Dans la mesure où l’Algérie n’utilise pas d’armes NBC (nucléaire, biologique ou chimique), l’utilisation de munitions a un impact marginal sur le terrain. Hamid Belkessam raconte à ce sujet une anecdote édifiante qui remonte aux années 1990, quand un berger a retrouvé des missiles non explosés quelque part aux abords de polygones de Hassi Bahbah et les a rapportés à dos de baudet à la base aérienne de Laghouat, ce qui n’a pas manqué de surprendre les gardes en faction. Un article de la revue El Djeich datant de 2007, dévoilait déjà à cette époque les objectifs de l’état-major : réduire la consommation énergétique de 30% et installer jusqu’à 1000 systèmes à énergie propre, solaires ou éoliens à travers le territoire.
Économie verte
A cette date, ce chiffre était pratiquement atteint, en particulier par la Gendarmerie nationale qui avait converti beaucoup de ses infrastructures et dispose de 200 officiers «énergie» formés à l’installation des kits d’énergies renouvelables. En aval, l’ANP a longtemps pallié l’absence de planification et d’anticipations des catastrophes naturelles dont fait régulièrement les frais l’Algérie. Deux points essentiels, selon Hamid Belkessam, l’Algérie étant signataire de la convention de Hambourg pour la lutte contre la pollution marine. Chacune des trois façades maritimes organise donc, au moins une fois par an, un exercice de sauvetage et de lutte contre la pollution marine de type POLMAR (ThalBahr en Algérie), pendant lesquels les forces navales et aériennes déploient les gros moyens. Sur un second plan, l’armée de terre a créé un régiment spécialisé relevant du génie militaire et qui est formé pour adresser directement les situations de catastrophes naturelles et qui a, en peu de temps, réussi de nombreuses interventions et à porter secours à des milliers de civils.
Le Régiment Polyvalent du Génie, dont la création remonte à 2008, a pour mission la reconnaissance des régions sinistrées, le déploiement des engins du génie, de ponts pour le franchissement, la recherche et le sauvetage, d’assurer la potabilité de l’eau, la lutte contre les incendies, l’assistance médicale, les premiers soins, l’évacuation sanitaire et la lutte contre la propagation des épidémies dans les zones sinistrées, la régulation de la circulation routière, l’approvisionnement et le soutien multiforme ainsi que la protection des personnels civils et militaires sur les lieux des possibles sinistres.

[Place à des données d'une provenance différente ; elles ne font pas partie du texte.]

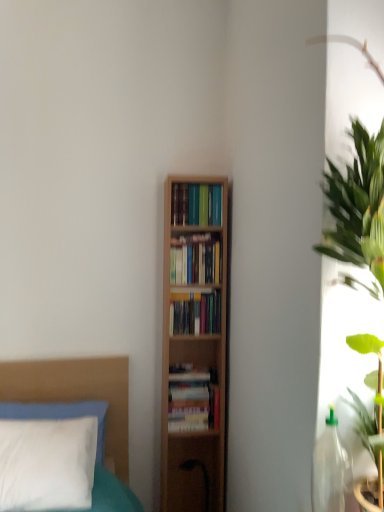 The width and height of the screenshot is (384, 512). In order to click on white soft pillow at lower left in this screenshot , I will do `click(83, 400)`.

What do you see at coordinates (196, 204) in the screenshot? This screenshot has width=384, height=512. I see `hardcover books at center, which is the 1th book in top-to-bottom order` at bounding box center [196, 204].

You are a GUI agent. You are given a task and a screenshot of the screen. Output one action in this format:
    pyautogui.click(x=<x>, y=<y>)
    Task: Click on the wooden bookshelf at center, marked as the 3th book in a bottom-to-top arrangement
    This screenshot has height=512, width=384.
    Given the screenshot: What is the action you would take?
    pyautogui.click(x=196, y=261)

Image resolution: width=384 pixels, height=512 pixels. I want to click on white soft pillow at lower left, so click(83, 400).

Looking at their sizes, would you say hardcover books at center, the first book positioned from the bottom, is wider or thinner than hardcover books at center, acting as the 4th book starting from the bottom?

Clearly, hardcover books at center, the first book positioned from the bottom, has more width compared to hardcover books at center, acting as the 4th book starting from the bottom.

Is hardcover books at center, which is the 4th book from top to bottom, taller or shorter than hardcover books at center, which is the 1th book in top-to-bottom order?

Clearly, hardcover books at center, which is the 4th book from top to bottom, is taller compared to hardcover books at center, which is the 1th book in top-to-bottom order.

Considering the positions of objects hardcover books at center, the first book positioned from the bottom, and hardcover books at center, acting as the 4th book starting from the bottom, in the image provided, who is more to the right, hardcover books at center, the first book positioned from the bottom, or hardcover books at center, acting as the 4th book starting from the bottom,?

hardcover books at center, acting as the 4th book starting from the bottom.

Consider the image. Measure the distance from hardcover books at center, which is the 4th book from top to bottom, to hardcover books at center, acting as the 4th book starting from the bottom.

34.70 inches.

Consider the image. Considering the relative sizes of hardcover books at center, acting as the 4th book starting from the bottom, and wooden bookshelf at center, marked as the 3th book in a bottom-to-top arrangement, in the image provided, is hardcover books at center, acting as the 4th book starting from the bottom, taller than wooden bookshelf at center, marked as the 3th book in a bottom-to-top arrangement,?

No, hardcover books at center, acting as the 4th book starting from the bottom, is not taller than wooden bookshelf at center, marked as the 3th book in a bottom-to-top arrangement.

From the image's perspective, is hardcover books at center, acting as the 4th book starting from the bottom, located above or below wooden bookshelf at center, marked as the 3th book in a bottom-to-top arrangement?

Clearly, from the image's perspective, hardcover books at center, acting as the 4th book starting from the bottom, is above wooden bookshelf at center, marked as the 3th book in a bottom-to-top arrangement.

Which object is positioned more to the left, hardcover books at center, which is the 1th book in top-to-bottom order, or wooden bookshelf at center, marked as the 3th book in a bottom-to-top arrangement?

wooden bookshelf at center, marked as the 3th book in a bottom-to-top arrangement, is more to the left.

Would you say hardcover books at center, acting as the 4th book starting from the bottom, is a long distance from wooden bookshelf at center, marked as the 3th book in a bottom-to-top arrangement?

No, hardcover books at center, acting as the 4th book starting from the bottom, is not far from wooden bookshelf at center, marked as the 3th book in a bottom-to-top arrangement.

Based on their positions, is hardcover books at center, which is the 4th book from top to bottom, located to the left or right of wooden bookshelf at center, marked as the 3th book in a bottom-to-top arrangement?

Based on their positions, hardcover books at center, which is the 4th book from top to bottom, is located to the left of wooden bookshelf at center, marked as the 3th book in a bottom-to-top arrangement.

Could wooden bookshelf at center, marked as the 3th book in a bottom-to-top arrangement, be considered to be inside hardcover books at center, the first book positioned from the bottom?

No.

Which is behind, hardcover books at center, the first book positioned from the bottom, or wooden bookshelf at center, marked as the 3th book in a bottom-to-top arrangement?

hardcover books at center, the first book positioned from the bottom, is more distant.

Identify the location of book that is the 2nd one when counting upward from the hardcover books at center, the first book positioned from the bottom (from the image's perspective). Image resolution: width=384 pixels, height=512 pixels. (196, 261).

From a real-world perspective, is wooden bookshelf at center, marked as the 3th book in a bottom-to-top arrangement, located beneath hardcover books at center, acting as the 4th book starting from the bottom?

Yes, from a real-world perspective, wooden bookshelf at center, marked as the 3th book in a bottom-to-top arrangement, is below hardcover books at center, acting as the 4th book starting from the bottom.

Does wooden bookshelf at center, marked as the 3th book in a bottom-to-top arrangement, touch hardcover books at center, acting as the 4th book starting from the bottom?

They are not placed beside each other.

Considering the relative sizes of wooden bookshelf at center, marked as the 3th book in a bottom-to-top arrangement, and hardcover books at center, which is the 1th book in top-to-bottom order, in the image provided, is wooden bookshelf at center, marked as the 3th book in a bottom-to-top arrangement, smaller than hardcover books at center, which is the 1th book in top-to-bottom order,?

Yes, wooden bookshelf at center, marked as the 3th book in a bottom-to-top arrangement, is smaller than hardcover books at center, which is the 1th book in top-to-bottom order.

From a real-world perspective, count 1st books downward from the hardcover books at center, which is the 1th book in top-to-bottom order, and point to it. Please provide its 2D coordinates.

[(196, 261)]

From the image's perspective, which is above, white soft pillow at lower left or wooden bookshelf at center, marked as the 3th book in a bottom-to-top arrangement?

wooden bookshelf at center, marked as the 3th book in a bottom-to-top arrangement.

Which is behind, white soft pillow at lower left or wooden bookshelf at center, marked as the second book in a top-to-bottom arrangement?

wooden bookshelf at center, marked as the second book in a top-to-bottom arrangement.

From a real-world perspective, is wooden bookshelf at center, marked as the 3th book in a bottom-to-top arrangement, positioned under hardcover books at center, the 3th book when ordered from top to bottom, based on gravity?

No, from a real-world perspective, wooden bookshelf at center, marked as the 3th book in a bottom-to-top arrangement, is not beneath hardcover books at center, the 3th book when ordered from top to bottom.

Considering the sizes of objects wooden bookshelf at center, marked as the 3th book in a bottom-to-top arrangement, and hardcover books at center, which appears as the 2th book when ordered from the bottom, in the image provided, who is shorter, wooden bookshelf at center, marked as the 3th book in a bottom-to-top arrangement, or hardcover books at center, which appears as the 2th book when ordered from the bottom,?

hardcover books at center, which appears as the 2th book when ordered from the bottom.

Is wooden bookshelf at center, marked as the 3th book in a bottom-to-top arrangement, not within hardcover books at center, which appears as the 2th book when ordered from the bottom?

Indeed, wooden bookshelf at center, marked as the 3th book in a bottom-to-top arrangement, is completely outside hardcover books at center, which appears as the 2th book when ordered from the bottom.

Between wooden bookshelf at center, marked as the second book in a top-to-bottom arrangement, and hardcover books at center, the 3th book when ordered from top to bottom, which one is positioned behind?

Positioned behind is hardcover books at center, the 3th book when ordered from top to bottom.

Is white soft pillow at lower left at the left side of hardcover books at center, the 3th book when ordered from top to bottom?

Indeed, white soft pillow at lower left is positioned on the left side of hardcover books at center, the 3th book when ordered from top to bottom.

Is white soft pillow at lower left oriented away from hardcover books at center, which appears as the 2th book when ordered from the bottom?

No, hardcover books at center, which appears as the 2th book when ordered from the bottom, is not at the back of white soft pillow at lower left.

Is white soft pillow at lower left inside the boundaries of hardcover books at center, the 3th book when ordered from top to bottom, or outside?

white soft pillow at lower left cannot be found inside hardcover books at center, the 3th book when ordered from top to bottom.

From a real-world perspective, is white soft pillow at lower left beneath hardcover books at center, which appears as the 2th book when ordered from the bottom?

Correct, in the physical world, white soft pillow at lower left is lower than hardcover books at center, which appears as the 2th book when ordered from the bottom.

Identify the location of the 3rd book behind the hardcover books at center, acting as the 4th book starting from the bottom. Image resolution: width=384 pixels, height=512 pixels. (193, 399).

The height and width of the screenshot is (512, 384). What are the coordinates of `the 1st book located beneath the hardcover books at center, acting as the 4th book starting from the bottom (from a real-world perspective)` in the screenshot? It's located at (196, 261).

When comparing their distances from hardcover books at center, which is the 4th book from top to bottom, does white soft pillow at lower left or hardcover books at center, the 3th book when ordered from top to bottom, seem closer?

Among the two, hardcover books at center, the 3th book when ordered from top to bottom, is located nearer to hardcover books at center, which is the 4th book from top to bottom.

Estimate the real-world distances between objects in this image. Which object is closer to hardcover books at center, which appears as the 2th book when ordered from the bottom, hardcover books at center, the first book positioned from the bottom, or hardcover books at center, acting as the 4th book starting from the bottom?

hardcover books at center, the first book positioned from the bottom.

Based on the photo, from the image, which object appears to be farther from hardcover books at center, acting as the 4th book starting from the bottom, hardcover books at center, which appears as the 2th book when ordered from the bottom, or white soft pillow at lower left?

Among the two, white soft pillow at lower left is located further to hardcover books at center, acting as the 4th book starting from the bottom.

Looking at this image, which object lies nearer to the anchor point hardcover books at center, which is the 4th book from top to bottom, hardcover books at center, which is the 1th book in top-to-bottom order, or wooden bookshelf at center, marked as the 3th book in a bottom-to-top arrangement?

wooden bookshelf at center, marked as the 3th book in a bottom-to-top arrangement, is closer to hardcover books at center, which is the 4th book from top to bottom.

When comparing their distances from hardcover books at center, which appears as the 2th book when ordered from the bottom, does wooden bookshelf at center, marked as the 3th book in a bottom-to-top arrangement, or hardcover books at center, which is the 1th book in top-to-bottom order, seem closer?

The object closer to hardcover books at center, which appears as the 2th book when ordered from the bottom, is wooden bookshelf at center, marked as the 3th book in a bottom-to-top arrangement.

Which object lies nearer to the anchor point hardcover books at center, which appears as the 2th book when ordered from the bottom, hardcover books at center, which is the 1th book in top-to-bottom order, or wooden bookshelf at center, marked as the second book in a top-to-bottom arrangement?

wooden bookshelf at center, marked as the second book in a top-to-bottom arrangement.

Looking at the image, which one is located closer to hardcover books at center, which appears as the 2th book when ordered from the bottom, hardcover books at center, acting as the 4th book starting from the bottom, or white soft pillow at lower left?

hardcover books at center, acting as the 4th book starting from the bottom, lies closer to hardcover books at center, which appears as the 2th book when ordered from the bottom, than the other object.

Considering their positions, is hardcover books at center, which is the 4th book from top to bottom, positioned further to hardcover books at center, the 3th book when ordered from top to bottom, than white soft pillow at lower left?

white soft pillow at lower left.

Where is `book between white soft pillow at lower left and hardcover books at center, the 3th book when ordered from top to bottom, from left to right`? This screenshot has height=512, width=384. book between white soft pillow at lower left and hardcover books at center, the 3th book when ordered from top to bottom, from left to right is located at coordinates (193, 399).

Where is `book between wooden bookshelf at center, marked as the 3th book in a bottom-to-top arrangement, and hardcover books at center, which is the 4th book from top to bottom, vertically`? book between wooden bookshelf at center, marked as the 3th book in a bottom-to-top arrangement, and hardcover books at center, which is the 4th book from top to bottom, vertically is located at coordinates (195, 313).

This screenshot has width=384, height=512. I want to click on book that lies between hardcover books at center, which is the 1th book in top-to-bottom order, and hardcover books at center, which appears as the 2th book when ordered from the bottom, from top to bottom, so click(196, 261). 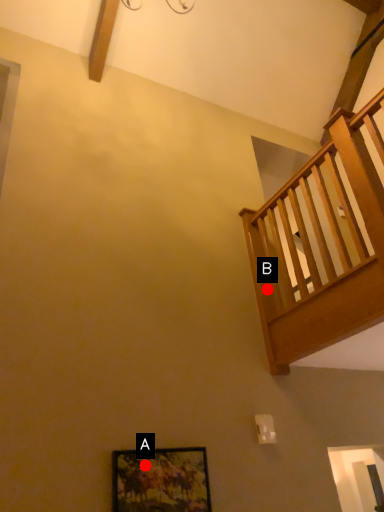 Question: Two points are circled on the image, labeled by A and B beside each circle. Which point is farther from the camera taking this photo?

Choices:
 (A) A is further
 (B) B is further

Answer: (B) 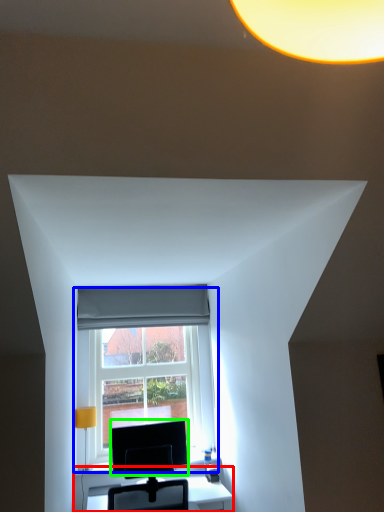 Question: Which object is the farthest from table (highlighted by a red box)? Choose among these: window (highlighted by a blue box) or computer monitor (highlighted by a green box).

Choices:
 (A) window
 (B) computer monitor

Answer: (A) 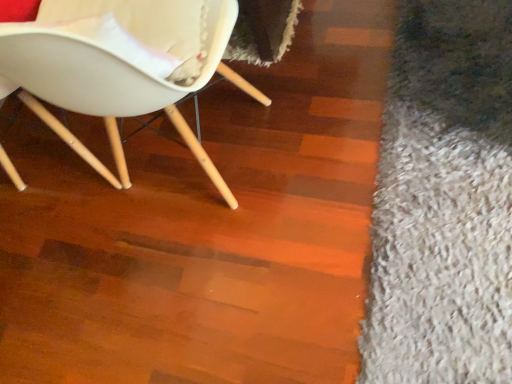 This screenshot has height=384, width=512. I want to click on free spot below white matte plastic chair at upper left (from a real-world perspective), so click(196, 159). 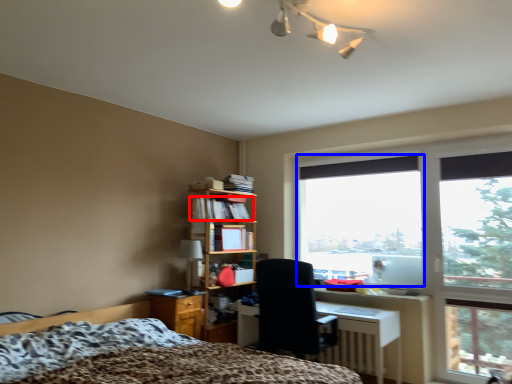 Question: Which of the following is the closest to the observer, book (highlighted by a red box) or window screen (highlighted by a blue box)?

Choices:
 (A) book
 (B) window screen

Answer: (B) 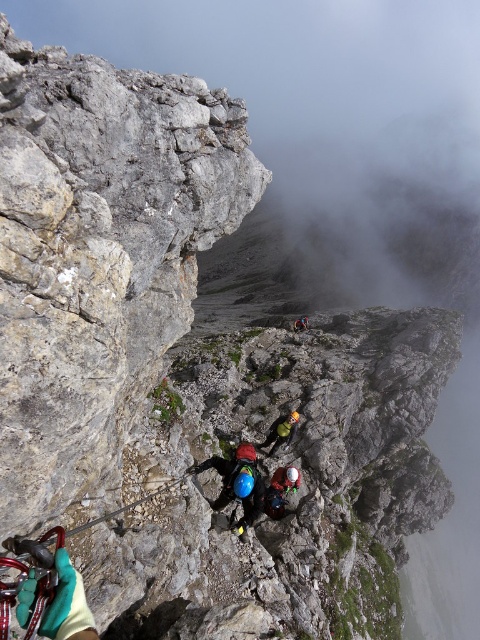 You are a drone operator tasked with capturing aerial footage of the climbers. Your drone has a maximum effective range of 25 meters. If you want to film the green fabric helmet at center, will your drone be able to reach it?

The green fabric helmet at center is 24.40 meters away from the camera. Since the drone can reach up to 25 meters, it will be able to capture the green fabric helmet at center within its effective range.

You are a climber looking at the mountain face. You see a matte blue helmet at center and a red helmet at center. Which helmet is positioned to the left?

The matte blue helmet at center is positioned to the left of the red helmet at center. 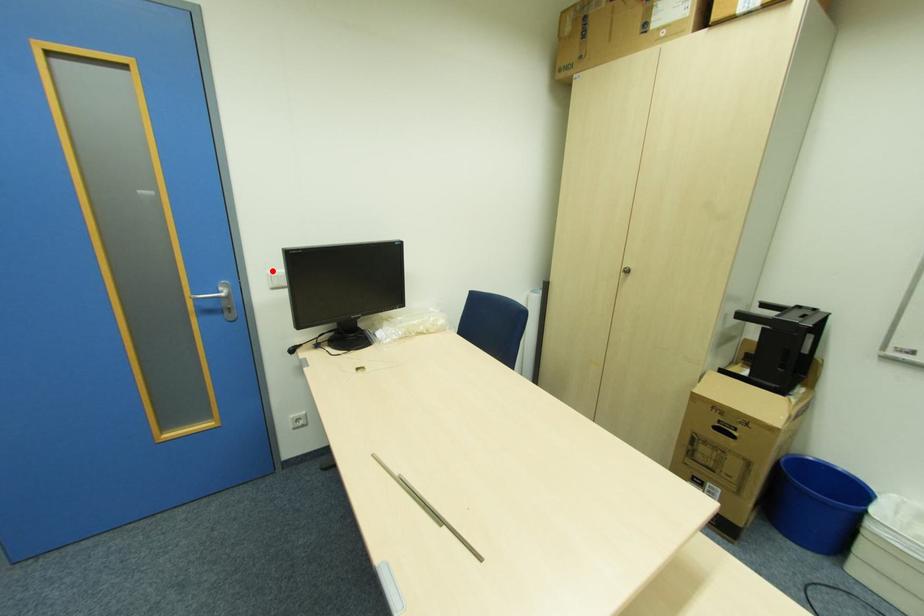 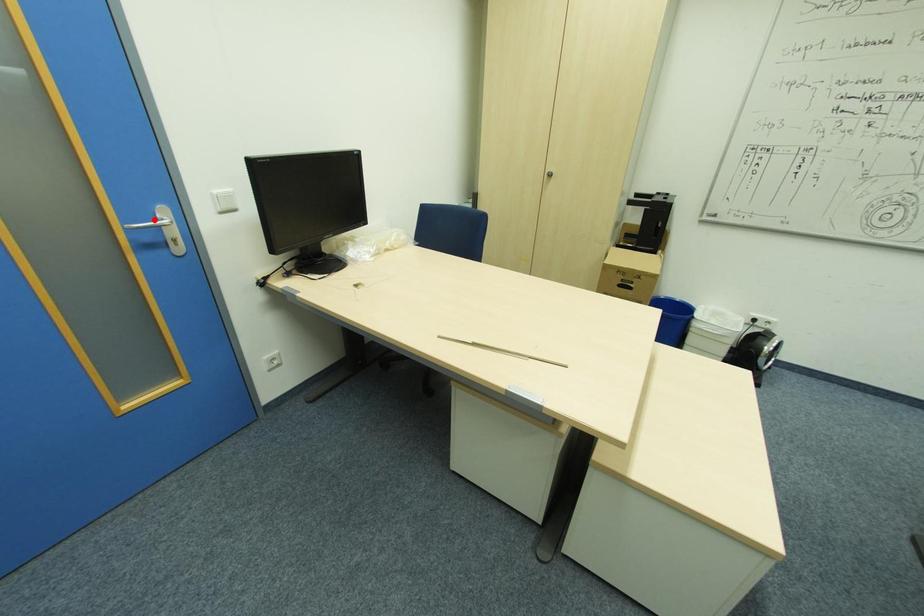 I am providing you with two images of the same scene from different viewpoints. A red point is marked on the first image and another point is marked on the second image. Does the point marked in image1 correspond to the same location as the one in image2?

No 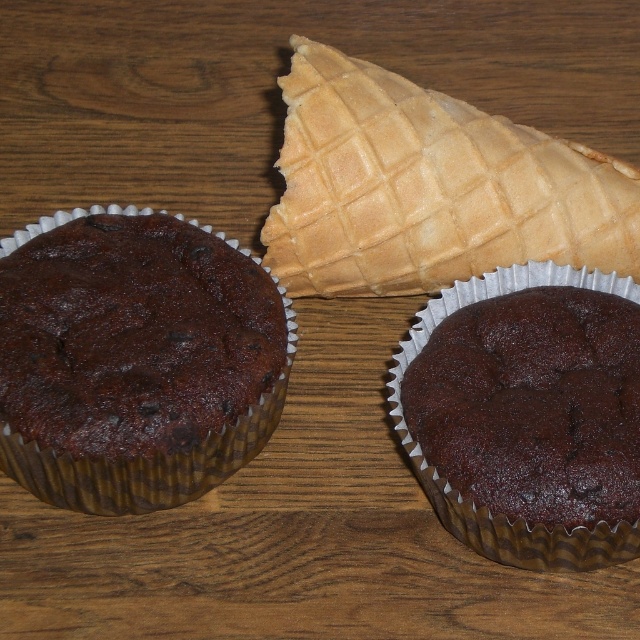 Can you confirm if golden-brown waffle cone at upper center is positioned below chocolate matte muffin at left?

No, golden-brown waffle cone at upper center is not below chocolate matte muffin at left.

Between golden-brown waffle cone at upper center and chocolate matte muffin at left, which one is positioned higher?

Positioned higher is golden-brown waffle cone at upper center.

This screenshot has height=640, width=640. Identify the location of golden-brown waffle cone at upper center. (428, 188).

Is point (596, 221) positioned in front of point (420, 316)?

No, (596, 221) is behind (420, 316).

Can you confirm if golden-brown waffle cone at upper center is positioned to the left of dark matte chocolate muffin at center?

Yes, golden-brown waffle cone at upper center is to the left of dark matte chocolate muffin at center.

Describe the element at coordinates (428, 188) in the screenshot. I see `golden-brown waffle cone at upper center` at that location.

The height and width of the screenshot is (640, 640). Identify the location of golden-brown waffle cone at upper center. (428, 188).

Between chocolate matte muffin at left and dark matte chocolate muffin at center, which one appears on the left side from the viewer's perspective?

chocolate matte muffin at left is more to the left.

Based on the photo, is chocolate matte muffin at left wider than dark matte chocolate muffin at center?

Indeed, chocolate matte muffin at left has a greater width compared to dark matte chocolate muffin at center.

At what (x,y) coordinates should I click in order to perform the action: click on chocolate matte muffin at left. Please return your answer as a coordinate pair (x, y). Looking at the image, I should click on (147, 460).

Ce régiment est déjà intervenu pour désenclaver des villages bloqués par la neige en montagne, ou pour secourir des citoyens victimes d’inondations. On les a vus en Kabylie, à Batna, ou à Sidi Bel Abbès. Ils ont à leur palmarès l’évacuation de 120 personnes encerclées par les eaux en une seule rotation avec des canoës pneumatiques ou l’installation de deux ponts mobiles pour remplacer des ponts effondrés par des crues d’un oued.
Ils ont la capacité d’ouvrir jusqu’à 120 km de pistes/j ou l’hébergement de 10 000 sinistrés et l’approvisionnement en vivres de 30 000 autres par jour, approvisionner jusqu’à 80 000 personnes en eau potable ou soigner 3000 blessés par jour. Reste que l’ANP a encore beaucoup de chemin à faire pour réduire son empreinte sur l’environnement algérien, des décisions stratégiques devront immanquablement êtres prises afin de transformer l’armée en un moteur de croissance pour l’économie verte par l’ouverture au privé et au tissu national de PME-PMI.